Pearson marrow-pancreas syndrome
• deletion of mitochondrial DNA
• The size and location of mitochondrial DNA deletions vary, usually ranging from 1,000 to 10,000 nucleotides
• It’s the same deletions present in the Kearns-Sayre syndrome later in life.
• This severe condition affects the development of blood cells and the function of the pancreas and other organs
• Mitochondrial DNA deletions lead to the specific signs and symptoms of Pearson marrow-pancreas syndrome
• Some individuals with Pearson marrow-pancreas syndrome who survive past early childhood develop signs and symptoms of Kearns-Sayre syndrome later in life.
• Affected individuals have (anemia, pallor, weakness, fatigue, neutropenia, thrombocytopenia)
• reduced ability to absorb nutrients from the diet (malabsorption)

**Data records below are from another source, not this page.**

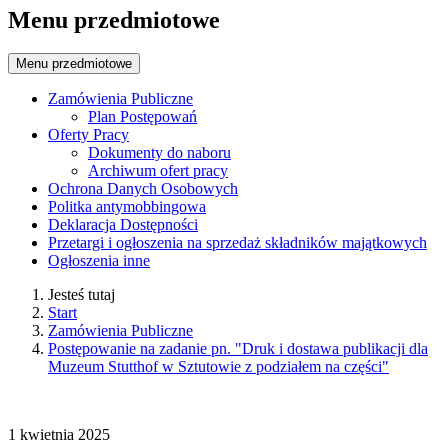
Menu przedmiotowe
Menu przedmiotowe
Zamówienia Publiczne
Plan Postępowań
Oferty Pracy
Dokumenty do naboru
Archiwum ofert pracy
Ochrona Danych Osobowych
Politka antymobbingowa
Deklaracja Dostępności
Przetargi i ogłoszenia na sprzedaż składników majątkowych
Ogłoszenia inne
Jesteś tutaj
Start
Zamówienia Publiczne
Postępowanie na zadanie pn. "Druk i dostawa publikacji dla
Muzeum Stutthof w Sztutowie z podziałem na części"
1
kwietnia
2025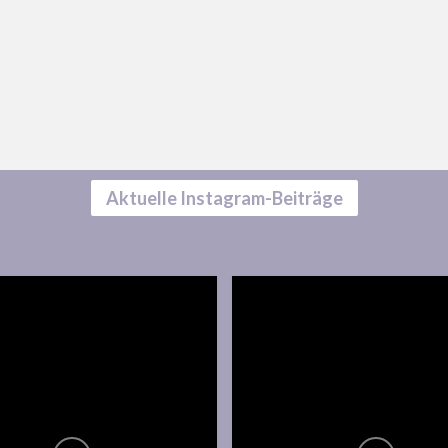
Aktuelle Instagram-Beiträge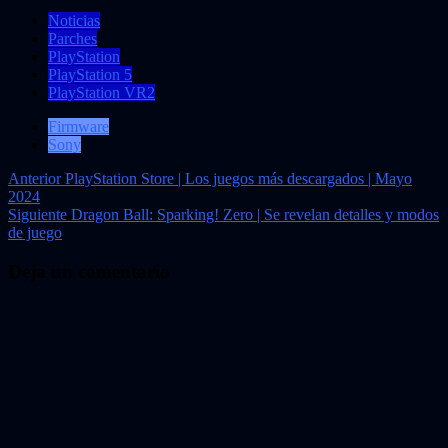
Noticias
Parches
PlayStation
PlayStation 5
PlayStation VR2
Firmware
Sony
Navegación
Anterior
PlayStation Store | Los juegos más descargados | Mayo
2024
de
Siguiente
Dragon Ball: Sparking! Zero | Se revelan detalles y modos
entradas
de juego
Deja un comentario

• most affected infants have an inability to grow and gain weight at the expected rate (failure to thrive).
• Another common occurrence in people with this condition is buildup in the body of a chemical called lactic acid lactic acidosis
Nonsyndromic deafness
• Mutations in two mitochondrial genes, MT-RNR1 and MT-TS1
• These genes provide instructions for making different types of RNA.
• The MT-RNR1 gene provides instructions for a specific type of ribosomal RNA called 12S RNA
• A particular form of tRNA, designated as tRNASer(UCN), is formed from the MT-TS1 gene
• Both of these RNA molecules help assemble amino acids into full-length, functioning proteins within mitochondria
• Mutations in the MT-RNR1 gene increase the risk of hearing loss, particularly in people who take prescription antibiotic medications called amino glycosides
• Amino glycosides kill bacteria by binding to their ribosomal RNA and disrupting the bacteria's ability to make proteins
• Common genetic changes in the MT-RNR1 gene can make the 12S RNA in human cells look similar to bacterial ribosomal RNA.
• amino glycosides can target the altered 12S RNA just as they target bacterial ribosomal RNA.
• Reduce the production of proteins needed for oxidative phosphorylation, which may impair the ability of mitochondria to make ATP.
• the effects of mutations in the MT-RNR1 and MT-TS1 genes are usually limited to cells in the inner ear that are essential for hearing.